201208 01:24:27 time=1607361867.924783 func=Close level=ERROR logid=d73797b4-389d-11eb-9c29-0c42a15d0b00 unit=fst@junoeos01.ihep.ac.cn:1095 tid=00007fcf81afc700 source=ReplicaParLayout:500 tident=jiangw.46748:78@hxmt079 sec=unix uid=0 gid=0 name=jiangw geo="" error=failed to close replica root://junoeos04.ihep.ac.cn:1095///eos/juno/user/jiangw/Production/J20v2r0-pre1/TestEOS/AmC/elecsim/root/elecsim-200.root?&cap.msg=Z/kidSdAyI/juId7KxH2ZUMODZmbFjsNfcvCTgIQyotktKxo+wfYdOxqnjcpgltS1HNrSBMT6rZ/tSKimB1MPQYoiK4bqzQ71XZZCxUCvktiTVGZO/LajkGIhe2vD87+Xm8xJCBQhrj6QSbAwg8yznYm0bvo2aWqCoHeKGhTxHGlQuX0cTOymQwN8p6sFOK3V1ZeNLvIoxVZkCXqGwwjstxOQw+SgpfdiJO+wNqTTRAsioJfI+slXE7uz+sU1wlIy7lwrG+5U7oofnGBfJ/RYSLmmoG/jGObap/iWo9WTgy2g0imi3WhfjtRU6oPPFFWR++7YZRzc8nnDgxBLUKPigHX1TYsZ2/bQTNQVtHKbA8LUGqrnJZgRVsljd6XfFyl3zbE0kLmsGcaTdKyXQUCPAIFGbw+SFD7xjCIUMoVHX2ZMc1+mcgQFa2Cvd60Q3g82og9Aeips7zfoa2gySgHpE5ntL8LN8RiN6xGlgjr2jgnZ4bOdglwv0HesPemywV7yLtILHbgwHUnQ8WlGNYVJuFI4dap94QWZO16ZmbQRNMXUsFAQGYA56K0sbSJiZG2/DNcw6koE+adzKZAc6s/9eLIH+t/u7hcZGDGYOZceLBOGMwKSCPRcQ==&cap.sym=iV1RwnSEr1+FpZdsw5F5WM8r538=&mgm.id=0014f0d5&mgm.logid=d73797b4-389d-11eb-9c29-0c42a15d0b00&mgm.replicahead=0&mgm.replicaindex=1&mgm.path=/eos/juno/user/jiangw/Production/J20v2r0-pre1/TestEOS/AmC/elecsim/root/elecsim-200.root
201208 01:24:27 217972 FstOfs_ReplicaParClose: jiangw.46748:78@hxmt079 Unable to close failed ; remote I/O error
201208 01:24:28 217972 FstOfs__close: jiangw.46748:78@hxmt079 Unable to store file - file has been cleaned because of a client disconnect /eos/juno/user/jiangw/Production/J20v2r0-pre1/TestEOS/AmC/elecsim/root/elecsim-200.root; input/output error

eos fileinfo /eos/juno/user/jiangw/Production/J20v2r0-pre1/TestEOS/AmC/elecsim/root/elecsim-200.root
error: cannot stat ‘/eos/juno/user/jiangw/Production/J20v2r0-pre1/TestEOS/AmC/elecsim/root/elecsim-200.root’
(errc=2) (No such file or directory)

Here is the configuration:
Client: xrootd 4.10 ( user opens files with root:// directly , without any fuse )
ROOT: /cvmfs/juno.ihep.ac.cn/centos7_amd64_gcc830/Pre-Release/J20v2r0-Pre0/ExternalLibs/ROOT/6.20.02/bin/root

Server: 4.7.7

We started 3 FST deamon for each FST server, and the first 3 FST server were shared with QDB servers, the first FST is also MGM.

Any suggestion?

esindril · December 8, 2020, 9:20am

Hi Lu,

Does this issue happen systematically or just for some transfers?
Can you also have a look at the MGM logs and check for the corresponding error that you see on the FST (fst@junoeos01.ihep.ac.cn:1095)? Or just send me the logs for the FSTs and MGM during that hour.
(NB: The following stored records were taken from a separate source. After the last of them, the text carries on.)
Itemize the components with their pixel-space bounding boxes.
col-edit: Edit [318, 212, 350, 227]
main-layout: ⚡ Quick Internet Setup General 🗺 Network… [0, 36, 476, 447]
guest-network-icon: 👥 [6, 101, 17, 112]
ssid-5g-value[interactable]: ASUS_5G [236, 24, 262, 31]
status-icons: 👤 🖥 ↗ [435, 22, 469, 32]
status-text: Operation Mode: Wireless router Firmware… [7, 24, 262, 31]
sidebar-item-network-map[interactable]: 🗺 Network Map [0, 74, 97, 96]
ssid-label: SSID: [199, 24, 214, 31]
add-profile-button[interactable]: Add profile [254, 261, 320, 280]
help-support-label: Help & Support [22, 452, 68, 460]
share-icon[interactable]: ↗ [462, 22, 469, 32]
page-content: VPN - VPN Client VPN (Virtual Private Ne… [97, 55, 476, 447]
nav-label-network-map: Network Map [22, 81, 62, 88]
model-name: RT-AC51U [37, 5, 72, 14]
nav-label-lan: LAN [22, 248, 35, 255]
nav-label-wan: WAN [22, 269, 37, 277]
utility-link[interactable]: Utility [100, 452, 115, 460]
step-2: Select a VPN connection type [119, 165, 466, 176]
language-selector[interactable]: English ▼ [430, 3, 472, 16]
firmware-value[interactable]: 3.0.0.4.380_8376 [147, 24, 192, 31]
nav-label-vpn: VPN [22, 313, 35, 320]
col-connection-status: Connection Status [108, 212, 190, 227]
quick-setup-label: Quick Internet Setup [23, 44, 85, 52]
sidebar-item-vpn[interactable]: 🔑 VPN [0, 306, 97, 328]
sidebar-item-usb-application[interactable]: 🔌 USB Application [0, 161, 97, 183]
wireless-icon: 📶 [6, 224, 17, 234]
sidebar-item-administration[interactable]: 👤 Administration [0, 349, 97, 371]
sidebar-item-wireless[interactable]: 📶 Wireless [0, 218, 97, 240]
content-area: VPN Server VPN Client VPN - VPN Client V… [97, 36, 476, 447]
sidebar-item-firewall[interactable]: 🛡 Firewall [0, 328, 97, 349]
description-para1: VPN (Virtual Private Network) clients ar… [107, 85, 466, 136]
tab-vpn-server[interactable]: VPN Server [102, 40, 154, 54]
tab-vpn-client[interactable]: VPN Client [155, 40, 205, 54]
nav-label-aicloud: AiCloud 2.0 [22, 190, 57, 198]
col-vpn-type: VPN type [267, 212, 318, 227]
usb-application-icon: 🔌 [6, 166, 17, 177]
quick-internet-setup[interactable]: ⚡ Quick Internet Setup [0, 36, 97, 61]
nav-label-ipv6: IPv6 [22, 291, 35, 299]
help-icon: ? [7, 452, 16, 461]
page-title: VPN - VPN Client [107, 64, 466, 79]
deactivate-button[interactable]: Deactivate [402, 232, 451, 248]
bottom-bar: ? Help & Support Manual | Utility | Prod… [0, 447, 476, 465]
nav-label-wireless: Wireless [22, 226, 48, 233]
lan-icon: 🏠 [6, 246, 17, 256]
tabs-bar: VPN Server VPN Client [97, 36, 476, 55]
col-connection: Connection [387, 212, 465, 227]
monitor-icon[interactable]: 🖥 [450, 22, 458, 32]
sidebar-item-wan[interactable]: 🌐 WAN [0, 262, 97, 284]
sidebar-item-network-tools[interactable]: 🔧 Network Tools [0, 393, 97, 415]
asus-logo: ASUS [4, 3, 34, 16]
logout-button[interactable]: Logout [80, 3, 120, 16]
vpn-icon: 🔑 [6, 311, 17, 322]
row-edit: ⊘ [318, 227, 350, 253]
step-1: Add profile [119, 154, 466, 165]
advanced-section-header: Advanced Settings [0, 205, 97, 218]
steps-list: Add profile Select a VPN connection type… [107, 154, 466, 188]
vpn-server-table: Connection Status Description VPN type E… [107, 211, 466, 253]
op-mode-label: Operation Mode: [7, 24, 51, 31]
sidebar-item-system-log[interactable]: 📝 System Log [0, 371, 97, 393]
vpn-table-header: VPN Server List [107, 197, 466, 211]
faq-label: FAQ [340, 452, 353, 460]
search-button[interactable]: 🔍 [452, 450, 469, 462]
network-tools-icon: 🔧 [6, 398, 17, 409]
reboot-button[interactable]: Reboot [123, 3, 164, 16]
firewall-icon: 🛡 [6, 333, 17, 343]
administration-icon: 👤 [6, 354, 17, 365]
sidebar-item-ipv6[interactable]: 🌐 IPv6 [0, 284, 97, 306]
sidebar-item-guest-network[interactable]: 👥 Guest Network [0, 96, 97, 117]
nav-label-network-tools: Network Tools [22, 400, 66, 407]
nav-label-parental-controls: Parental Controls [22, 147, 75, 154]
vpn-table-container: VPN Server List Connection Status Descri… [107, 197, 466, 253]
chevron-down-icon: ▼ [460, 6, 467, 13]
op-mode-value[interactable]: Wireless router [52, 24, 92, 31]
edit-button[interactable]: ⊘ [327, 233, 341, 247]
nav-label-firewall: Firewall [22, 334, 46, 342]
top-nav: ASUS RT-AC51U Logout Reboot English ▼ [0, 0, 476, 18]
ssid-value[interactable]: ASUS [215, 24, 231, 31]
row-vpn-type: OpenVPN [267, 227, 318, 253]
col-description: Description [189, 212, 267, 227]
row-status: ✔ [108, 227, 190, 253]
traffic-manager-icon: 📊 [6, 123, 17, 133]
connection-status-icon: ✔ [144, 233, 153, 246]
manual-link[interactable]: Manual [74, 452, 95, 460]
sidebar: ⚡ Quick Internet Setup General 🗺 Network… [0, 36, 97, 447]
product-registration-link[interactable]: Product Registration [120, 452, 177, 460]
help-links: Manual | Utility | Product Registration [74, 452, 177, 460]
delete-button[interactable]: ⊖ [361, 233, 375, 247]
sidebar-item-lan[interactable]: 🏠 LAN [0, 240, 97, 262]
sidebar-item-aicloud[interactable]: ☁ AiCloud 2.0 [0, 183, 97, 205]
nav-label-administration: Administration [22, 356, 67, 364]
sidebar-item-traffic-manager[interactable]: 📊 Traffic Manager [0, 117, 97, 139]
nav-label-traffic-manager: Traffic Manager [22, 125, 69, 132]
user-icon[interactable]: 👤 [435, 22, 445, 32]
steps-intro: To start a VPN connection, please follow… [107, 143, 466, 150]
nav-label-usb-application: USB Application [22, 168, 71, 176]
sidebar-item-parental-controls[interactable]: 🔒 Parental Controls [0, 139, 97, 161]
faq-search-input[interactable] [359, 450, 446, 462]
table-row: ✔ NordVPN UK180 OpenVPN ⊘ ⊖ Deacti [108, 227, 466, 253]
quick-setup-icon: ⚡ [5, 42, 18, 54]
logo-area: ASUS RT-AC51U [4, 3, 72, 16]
If these errors are sporadic, they might indicate a problem on the client side and not necessarily an issue with your EOS setup.

Also, I see you run a quite old setup - especially the XRootD version (4.10) is worrying since there were quite some nasty bugs in that release. It would be really great if you could run something more recent like XRootD 4.12.5 and EOS >= 4.8.23.

Cheers,
Elvin

wanglu · December 9, 2020, 3:00am

Hi Elvin,

According to our statistic, this error has spreaded over all the clients and FST instances.
The larger the output file is , the larger the failure rate. For an output directory with average file size of

5GB, the failure rate is >50%, that is only 156/400 output file is successfully written to EOS.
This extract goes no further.